Extrêmement prestigieux à l'origine, il a fait l'objet de tant de prétentions chez tant de candidats désireux d'y figurer que la qualité moyenne a beaucoup baissé, c'est de plus en plus "n'importe quoi" ; enfin, c'est comme toutes les décorations,  pensons à la légion d'honneur.
      Moins ébouriffant mais nécessaire, l'UNESCO apporte son aide à l'éducation et l'instruction des peuples, concourant au règlement des conflits par le progrès des moeurs.
     
      Une tâche pareille doit forcément revenir à un président consensuel, connu pour son aménité et son ouverture d'esprit. Il faut que n'importe quel habitant du monde puisse avoir confiance en lui, en ses talents d'homme de culture et de paix.
      Justement, il y a un problème : parmi les candidats qui ont de bonnes chances d'emporter le morceau, figure Farouk Hosni.
     Le nom vous est inconnu ? Il me l'était aussi. Comme il ne faut jamais risquer de mourir idiot, je me suis informée et ce que j'ai appris ne m'a pas rassurée du tout.
     Voilà donc le tableau : 

Ministre de la Culture égyptien depuis vingt-deux ans, cet artiste peintre de 71 ans a dirigé le Centre culturel égyptien de Paris dans les années 1970.    L'an dernier, le plus sérieusement du monde, Farouk Hosni a déclaré à un député islamiste égyptien qu'il «brûlerait (lui)-même des livres israéliens s'il en trouvait dans les bibliothèques égyptiennes». Il s'est depuis excusé pour cette phrase «hors de son contexte». «J'ai dit ça comme on aurait dit : “Va au diable  !”, dans le monde entier, on dit des choses comme ça.»

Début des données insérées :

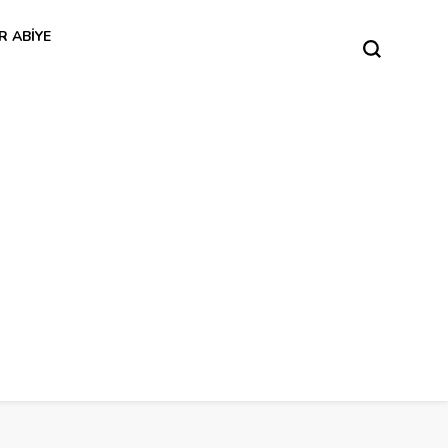
R ABIYE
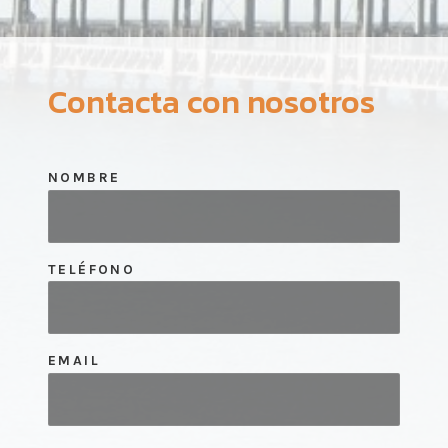
Contacta con nosotros
NOMBRE
TELÉFONO
EMAIL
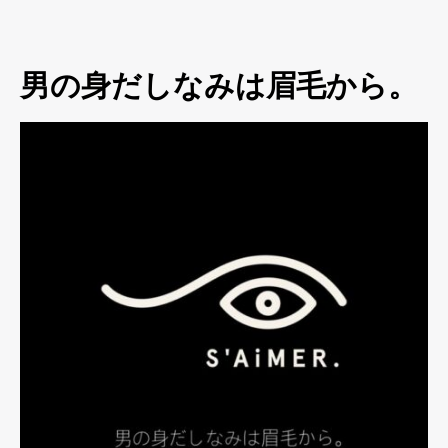
男の身だしなみは眉毛から。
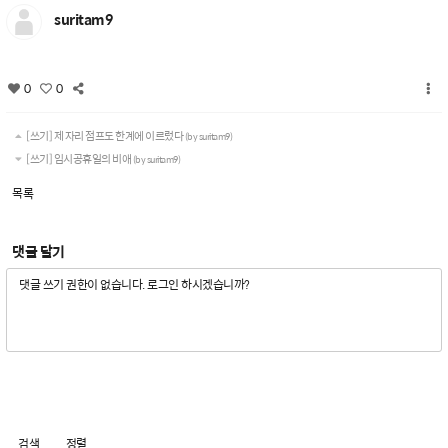
suritam9
0
0
[쓰기] 제 자리 점프도 한계에 이르렀다
(by suritam9)
[쓰기] 임시공휴일의 비애
(by suritam9)
목록
댓글 달기
검색
정렬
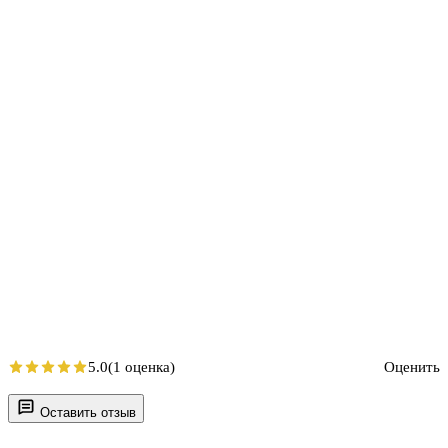
5.0
(1 оценка)
Оценить
Оставить отзыв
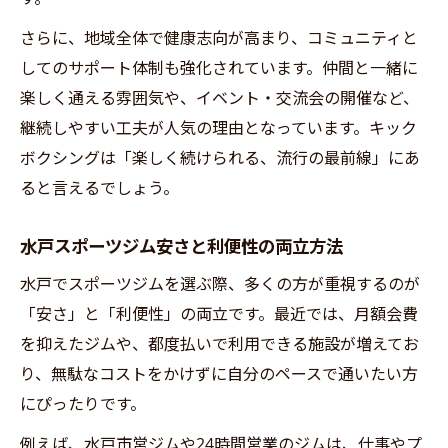
さらに、地域全体で健康志向が高まり、コミュニティと
してのサポート体制も強化されています。仲間と一緒に
楽しく通える雰囲気や、イベント・交流会の開催など、
継続しやすい工夫が人気の理由となっています。キック
ボクシングは「楽しく続けられる、流行の最前線」にあ
ると言えるでしょう。
水戸スポーツジム安さと利便性の両立方法
水戸でスポーツジムを選ぶ際、多くの方が重視するのが
「安さ」と「利便性」の両立です。最近では、月額会費
を抑えたジムや、都度払いで利用できる施設が増えてお
り、無駄なコストをかけずに自分のペースで通いたい方
にぴったりです。
例えば、水戸市営ジムや24時間営業のジムは、仕事やプ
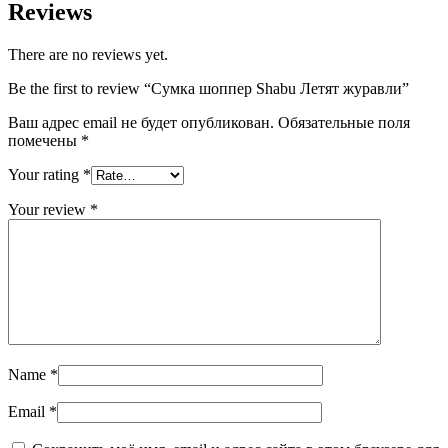
Reviews
There are no reviews yet.
Be the first to review “Сумка шоппер Shabu Летят журавли”
Ваш адрес email не будет опубликован.
Обязательные поля
помечены
*
Your rating
*
Your review
*
Name
*
Email
*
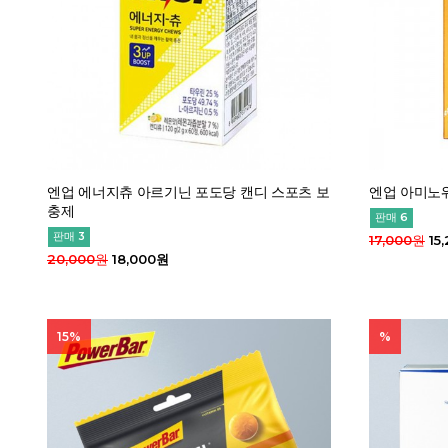
엔업 에너지츄 아르기닌 포도당 캔디 스포츠 보
엔업 아미노
충제
판매 6
판매 3
17,000원
15
20,000원
18,000원
15%
%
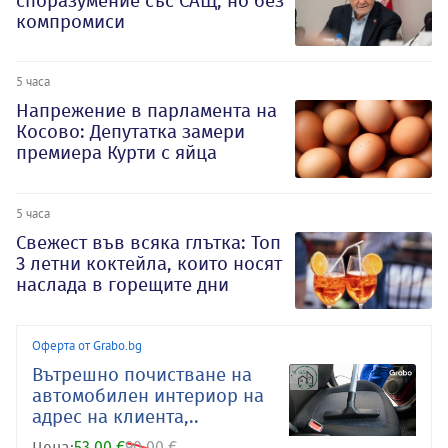
споразумение със САЩ, но без
компромиси
5 часа
Напрежение в парламента на
Косово: Депутатка замери
премиера Курти с яйца
5 часа
Свежест във всяка глътка: Топ
3 летни коктейла, които носят
наслада в горещите дни
Оферта от Grabo.bg
Вътрешно почистване на
автомобилен интериор на
адрес на клиента,..
Цена:
53.00 €
90.00 €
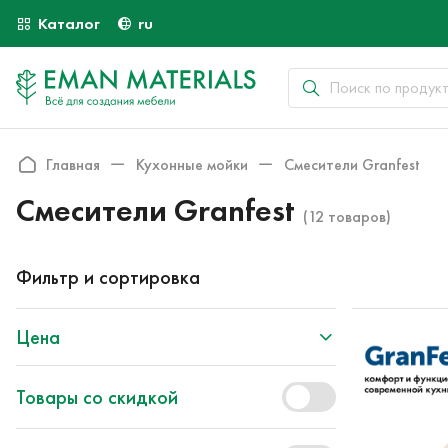
Каталог
ru
Главная
Кухонные мойки
Смесители Granfest
Смесители Granfest
(12 товаров)
Фильтр и сортировка
Цена
Товары со скидкой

     Pas partout, justement...

A l'occasion d'une tribune publiée dans Le Monde, Claude Lanzmann, Bernard-Henri Lévy et Elie Wiesel le qualifient  d'«homme dangereux » .

"Foreign Policy", une revue américaine voit en lui l'agent d'une «judéophobie rampante» en Égypte. 

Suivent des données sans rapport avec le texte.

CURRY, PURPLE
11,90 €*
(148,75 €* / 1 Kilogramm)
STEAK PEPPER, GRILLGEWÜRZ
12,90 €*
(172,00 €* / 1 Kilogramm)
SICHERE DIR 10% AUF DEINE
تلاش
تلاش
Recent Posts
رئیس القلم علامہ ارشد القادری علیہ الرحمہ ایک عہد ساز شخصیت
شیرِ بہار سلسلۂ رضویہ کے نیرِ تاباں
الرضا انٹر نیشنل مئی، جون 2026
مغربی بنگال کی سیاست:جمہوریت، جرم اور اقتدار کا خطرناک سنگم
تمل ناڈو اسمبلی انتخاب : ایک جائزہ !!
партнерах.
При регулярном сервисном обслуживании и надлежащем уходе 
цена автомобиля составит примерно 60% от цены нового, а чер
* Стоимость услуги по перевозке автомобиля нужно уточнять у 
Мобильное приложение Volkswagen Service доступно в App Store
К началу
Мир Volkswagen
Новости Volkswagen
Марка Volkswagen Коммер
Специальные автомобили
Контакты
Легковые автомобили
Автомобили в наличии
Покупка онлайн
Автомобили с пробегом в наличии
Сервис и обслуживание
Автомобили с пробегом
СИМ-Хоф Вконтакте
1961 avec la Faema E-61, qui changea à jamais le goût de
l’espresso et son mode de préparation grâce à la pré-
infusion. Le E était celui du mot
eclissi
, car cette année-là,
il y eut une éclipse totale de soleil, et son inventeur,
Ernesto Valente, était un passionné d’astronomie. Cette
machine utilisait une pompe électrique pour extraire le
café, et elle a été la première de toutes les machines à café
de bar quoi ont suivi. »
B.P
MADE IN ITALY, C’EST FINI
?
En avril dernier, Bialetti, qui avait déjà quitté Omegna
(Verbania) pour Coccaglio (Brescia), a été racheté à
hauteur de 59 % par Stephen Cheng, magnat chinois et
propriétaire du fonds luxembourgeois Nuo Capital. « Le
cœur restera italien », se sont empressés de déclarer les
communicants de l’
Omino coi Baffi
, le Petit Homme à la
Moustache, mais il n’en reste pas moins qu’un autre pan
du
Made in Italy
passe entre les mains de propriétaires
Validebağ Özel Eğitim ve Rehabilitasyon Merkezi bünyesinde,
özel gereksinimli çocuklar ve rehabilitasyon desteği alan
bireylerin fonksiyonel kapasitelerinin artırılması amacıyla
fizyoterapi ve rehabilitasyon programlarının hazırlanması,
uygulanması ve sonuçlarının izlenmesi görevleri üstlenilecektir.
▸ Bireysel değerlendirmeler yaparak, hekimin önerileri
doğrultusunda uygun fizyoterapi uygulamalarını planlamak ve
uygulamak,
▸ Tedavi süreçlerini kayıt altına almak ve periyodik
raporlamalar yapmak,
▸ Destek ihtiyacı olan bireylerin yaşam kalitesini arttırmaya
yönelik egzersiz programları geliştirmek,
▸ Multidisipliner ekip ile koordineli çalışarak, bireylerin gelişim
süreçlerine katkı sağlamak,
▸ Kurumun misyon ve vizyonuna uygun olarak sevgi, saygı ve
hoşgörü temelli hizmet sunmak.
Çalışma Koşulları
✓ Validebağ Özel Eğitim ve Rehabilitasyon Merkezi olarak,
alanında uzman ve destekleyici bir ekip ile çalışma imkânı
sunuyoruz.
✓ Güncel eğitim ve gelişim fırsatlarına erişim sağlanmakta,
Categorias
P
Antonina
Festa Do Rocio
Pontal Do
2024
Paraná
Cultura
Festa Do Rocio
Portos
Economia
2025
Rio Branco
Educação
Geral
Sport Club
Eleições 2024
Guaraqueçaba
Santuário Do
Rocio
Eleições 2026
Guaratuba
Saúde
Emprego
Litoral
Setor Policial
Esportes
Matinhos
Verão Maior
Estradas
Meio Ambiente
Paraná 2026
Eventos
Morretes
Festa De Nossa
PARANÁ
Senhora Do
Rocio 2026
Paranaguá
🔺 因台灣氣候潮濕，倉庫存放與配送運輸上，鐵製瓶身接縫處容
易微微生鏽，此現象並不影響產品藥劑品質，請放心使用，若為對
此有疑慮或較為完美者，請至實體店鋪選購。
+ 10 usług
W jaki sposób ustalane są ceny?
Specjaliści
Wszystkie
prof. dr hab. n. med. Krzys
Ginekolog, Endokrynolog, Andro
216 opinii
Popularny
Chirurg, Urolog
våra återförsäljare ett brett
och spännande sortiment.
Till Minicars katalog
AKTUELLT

    Avant de hausser les épaules en évoquant une prétendue paranoia juive, rappelons qu'Hosni est ministre de la culture en Egypte, doux pays où circulent avec la bénédiction du pouvoir quelques joyaux de la littérature antisémite, à commencer par "mein kampf" qui fait un tabac dans les librairies ou "les protocoles des sages de Sion", un faux célèbre  dont le succès est tel qu'on en a tiré une série télévisée.

   On attend toujours que notre grand homme de culture réserve aux torchons anti-juifs le traitement qu'il promet aux livres israéliens.

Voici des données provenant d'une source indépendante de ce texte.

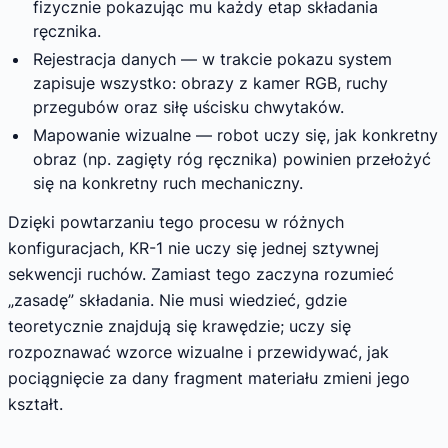
fizycznie pokazując mu każdy etap składania
ręcznika.
Rejestracja danych — w trakcie pokazu system
zapisuje wszystko: obrazy z kamer RGB, ruchy
przegubów oraz siłę uścisku chwytaków.
Mapowanie wizualne — robot uczy się, jak konkretny
obraz (np. zagięty róg ręcznika) powinien przełożyć
się na konkretny ruch mechaniczny.
Dzięki powtarzaniu tego procesu w różnych
konfiguracjach, KR-1 nie uczy się jednej sztywnej
sekwencji ruchów. Zamiast tego zaczyna rozumieć
„zasadę” składania. Nie musi wiedzieć, gdzie
teoretycznie znajdują się krawędzie; uczy się
rozpoznawać wzorce wizualne i przewidywać, jak
pociągnięcie za dany fragment materiału zmieni jego
kształt.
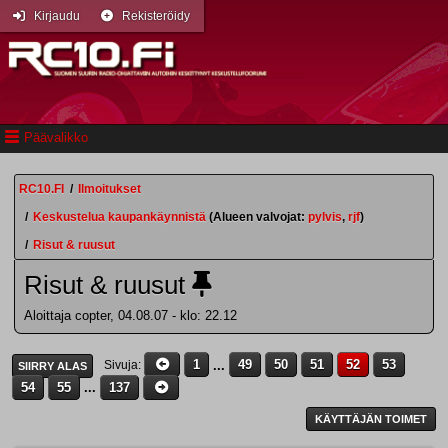
Kirjaudu
Rekisteröidy
Päävalikko
RC10.FI
/
Ilmoitukset
/
Keskustelua kaupankäynnistä
(Alueen valvojat:
pylvis
,
rjf
)
/
Risut & ruusut
Risut & ruusut
Aloittaja copter, 04.08.07 - klo: 22.12
1
...
49
50
51
52
53
Sivuja
SIIRRY ALAS
54
55
...
137
KÄYTTÄJÄN TOIMET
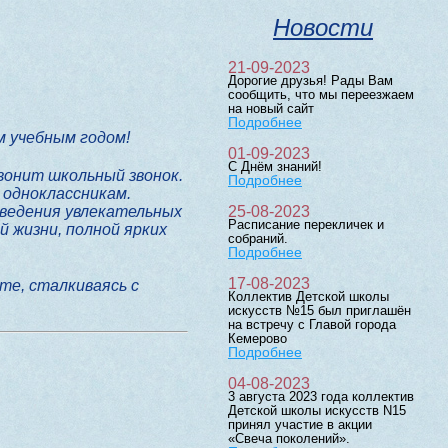
Новости
21-09-2023
Дорогие друзья! Рады Вам
сообщить, что мы переезжаем
на новый сайт
Подробнее
м учебным годом!
01-09-2023
С Днём знаний!
звонит школьный звонок.
Подробнее
 одноклассникам.
оведения увлекательных
25-08-2023
Расписание перекличек и
й жизни, полной ярких
собраний.
Подробнее
17-08-2023
те, сталкиваясь с
Коллектив Детской школы
искусств №15 был приглашён
на встречу с Главой города
Кемерово
Подробнее
04-08-2023
3 августа 2023 года коллектив
Детской школы искусств N15
принял участие в акции
«Свеча поколений».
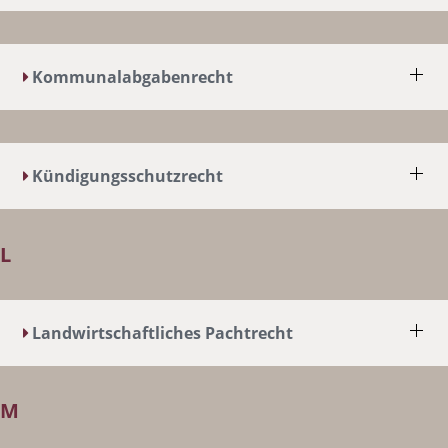
Kommunalabgabenrecht
Kündigungsschutzrecht
L
Landwirtschaftliches Pachtrecht
M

   L'attente a quelques chances de durer.

     En attendant, cherchons une explication.
Farouk Hosni veut être président. Devenir une Excellence, c'est un sommet, une tentation qui vaut la peine de s'investir.
Une question est forcément posée à tous ceux qui entreprennent une carrière internationale :
" Pour ou contre Israël ?"
Quelle que soit la réponse que l'on donne, on est certain de faire de l'autre camp un ennemi irréconciliable... à moins de réussir un petit jeu : lancer des proclamations furieuses qui satisferont les ennemis d'Israël et, pour la forme, des excuses  qui rassureront les autres ( chacun sait que les amis d'Israël sont des états policés, ramollis par les bonnes manières et le désir profond de ne pas en découdre ).
     Le plus inquiétant serait que son calcul réussît.
Placer au sommet de la vie culturelle mondiale un vandale capable de s'en prendre aux livres, ce serait réhabiliter les nazis et encourager leurs émules. Après une telle compromission, comment serait-il possible de reprocher aux talibans la destruction de statues et le maintien des femmes dans l'ignorance ?

     Comme toujours, les états riches et démocratiques s'en sortiront.
S'il faut tenir bon et se montrer intransigeant, c'est au nom des victimes pour qui l'instruction et la culture sont toujours inaccessibles comme tous les rêves.